Review in a Hurry: Writer/director Paul Haggis, an Oscar winner for Crash, returns with this based-on-true-events story of an AWOL soldier, starring Tommy Lee Jones (Oscar winner!), Susan Sarandon (Oscar winner!) and Charlize Theron (Oscar winner!). Sure, it's good and everything, but you can almost hear Academy members sharpening their ballot pencils in anticipation. Start engraving those trophies now.
The Bigger Picture: Get ready for the surge! Several movies packing hard-hitting Iraq war themes will be storming your multiplexes this fall. And if Elah's moments of shock and awe are any indication, Hollywood's invasion will be mission accomplished.

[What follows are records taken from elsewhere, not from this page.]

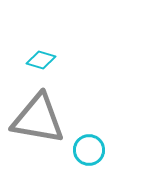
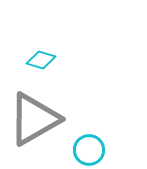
gray triangle: moved 4 px left; rotated 40 degrees counterclockwise
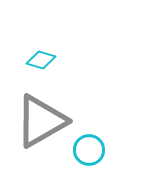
gray triangle: moved 7 px right, 2 px down
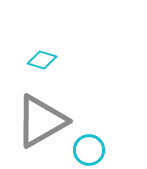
cyan diamond: moved 1 px right
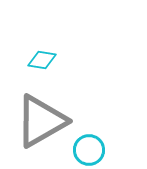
cyan diamond: rotated 8 degrees counterclockwise
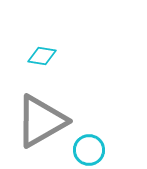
cyan diamond: moved 4 px up
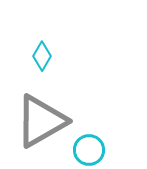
cyan diamond: rotated 68 degrees counterclockwise
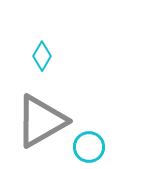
cyan circle: moved 3 px up
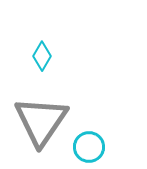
gray triangle: rotated 26 degrees counterclockwise
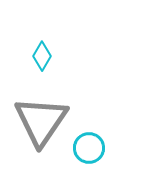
cyan circle: moved 1 px down
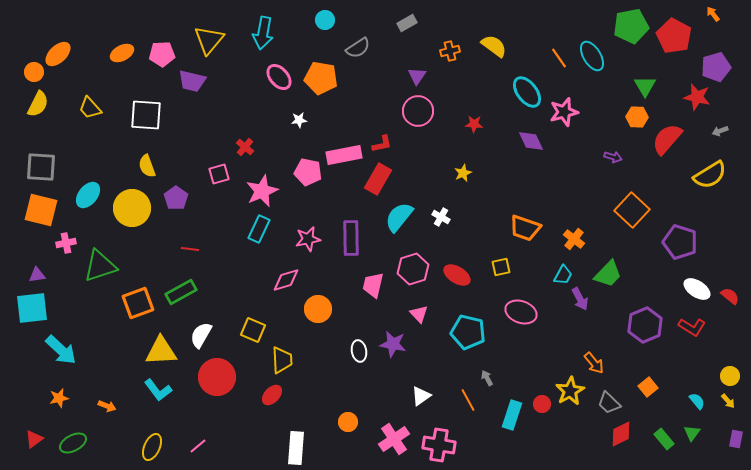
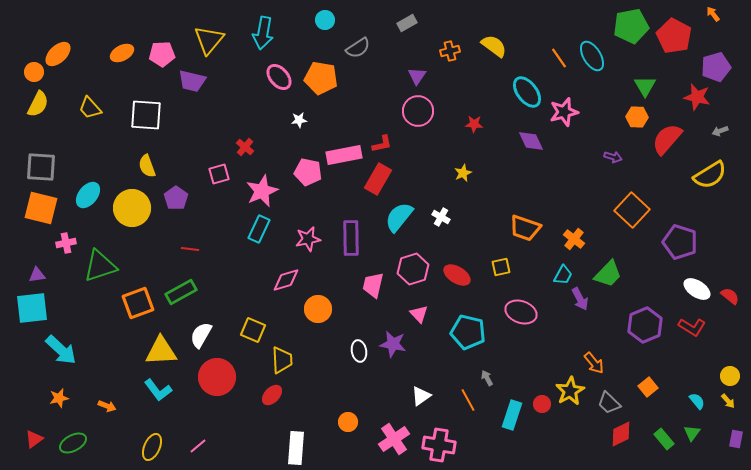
orange square at (41, 210): moved 2 px up
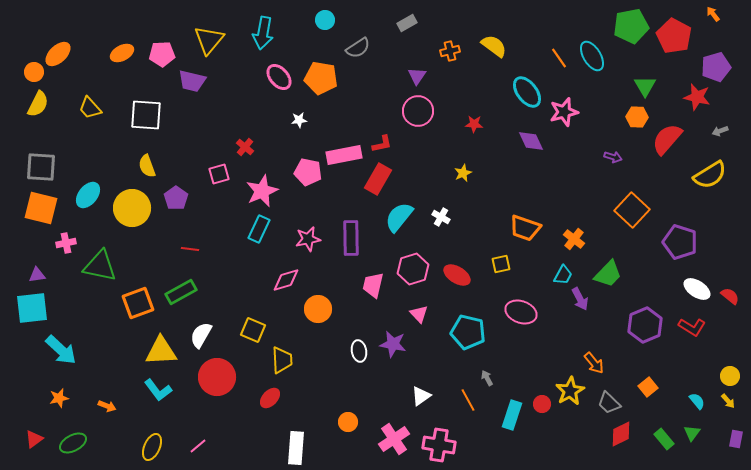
green triangle at (100, 266): rotated 30 degrees clockwise
yellow square at (501, 267): moved 3 px up
red ellipse at (272, 395): moved 2 px left, 3 px down
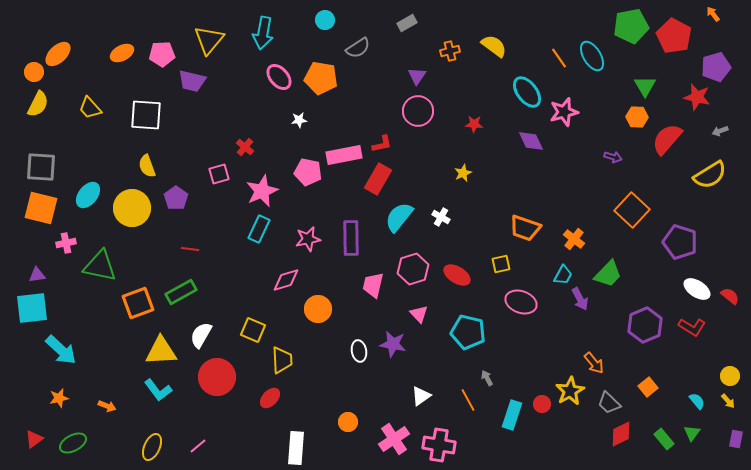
pink ellipse at (521, 312): moved 10 px up
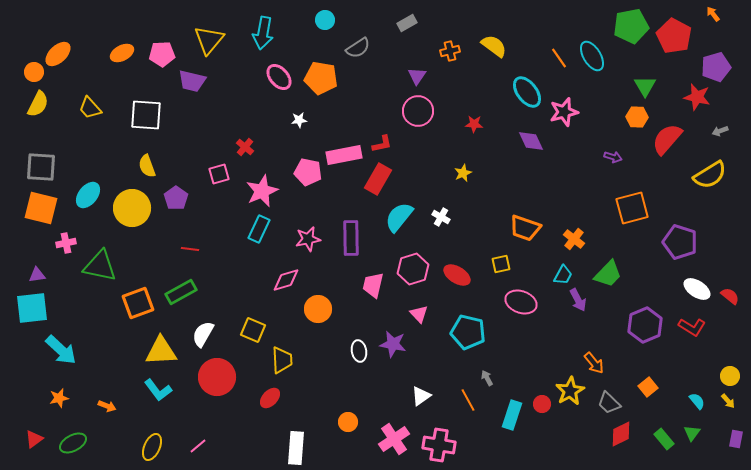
orange square at (632, 210): moved 2 px up; rotated 32 degrees clockwise
purple arrow at (580, 299): moved 2 px left, 1 px down
white semicircle at (201, 335): moved 2 px right, 1 px up
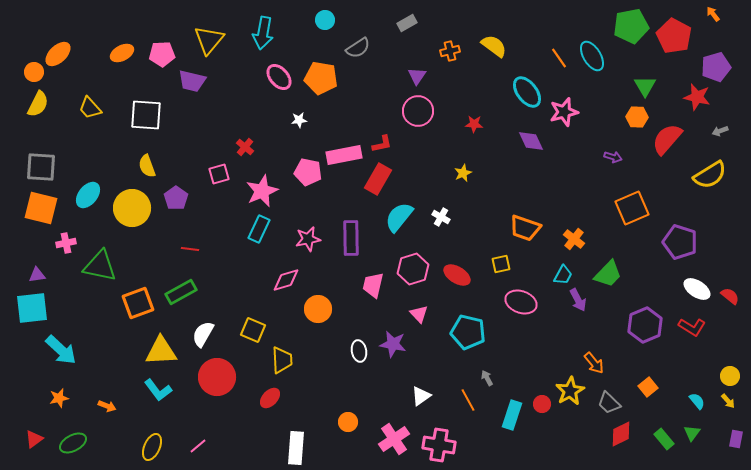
orange square at (632, 208): rotated 8 degrees counterclockwise
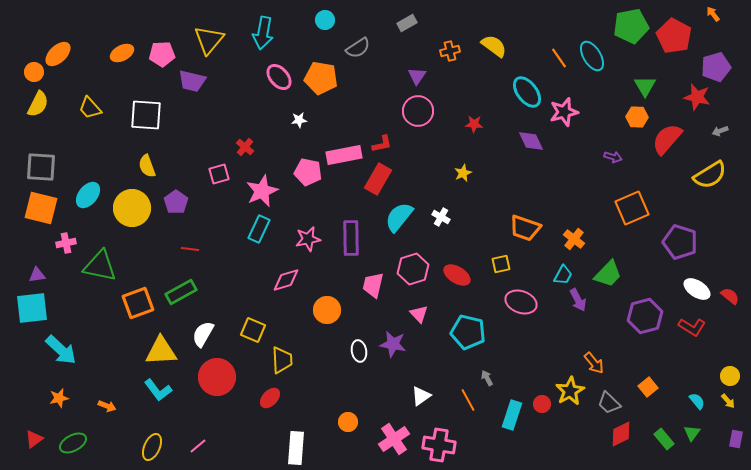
purple pentagon at (176, 198): moved 4 px down
orange circle at (318, 309): moved 9 px right, 1 px down
purple hexagon at (645, 325): moved 9 px up; rotated 8 degrees clockwise
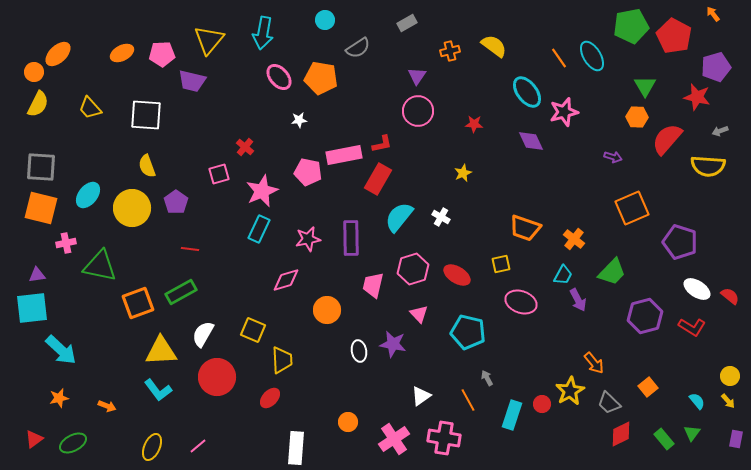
yellow semicircle at (710, 175): moved 2 px left, 9 px up; rotated 36 degrees clockwise
green trapezoid at (608, 274): moved 4 px right, 2 px up
pink cross at (439, 445): moved 5 px right, 7 px up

In a powerful and yes, award-worthy performance, Jones plays Hank Deerfield, a former military MP and Vietnam vet who lives in Tennessee with his wife, Joan (Sarandon). When Hank gets the news that his soldier son Mike has gone missing since returning from Iraq, he hauls it to Fort Rudd, New Mexico, to investigate.
Mike's mutilated remains turn up in the desert by the army base, and Hank demands some answers. But he gets little help from military officials—surprise, surprise—or Mike's platoon buds, so he appeals to police detective Emily Sanders (Theron, a little too gorgeous as a small-town cop proving her mettle to the big boys). With her help, Hank starts piecing together the clues.
Though the film follows a murder-mystery structure and does so effectively, Elah is actually a commentary on the ravages of war: How it destroys the bodies and psyches of our soldiers, tears apart our families and our nation. Unfortunately, Haggis has a tendency to get heavy-handed with his themes. For instance, the title—for those needing a Sunday School refresher—references the setting of the David and Goliath story. And in a bedtime scene reminiscent of Crash, Hank tells Emily's son how the small boy slew the giant with a well-placed stone between the eyes.
Okay, I get it. I don't need to be hit on the head like Goliath (the film's understated gems are enough, thanks). Though perhaps some people—especially in our government—still do.
The 180—a Second Opinion: As Scarlett O'Hara complained, "War, war, war! This war talk's spoiling all the fun at every party this spring! I get so bored I could scream!" Well, if all these war movies threaten to spoil your fun this fall, then frankly, my dear, you should say "Fiddle-dee-dee" to Elah and the rest.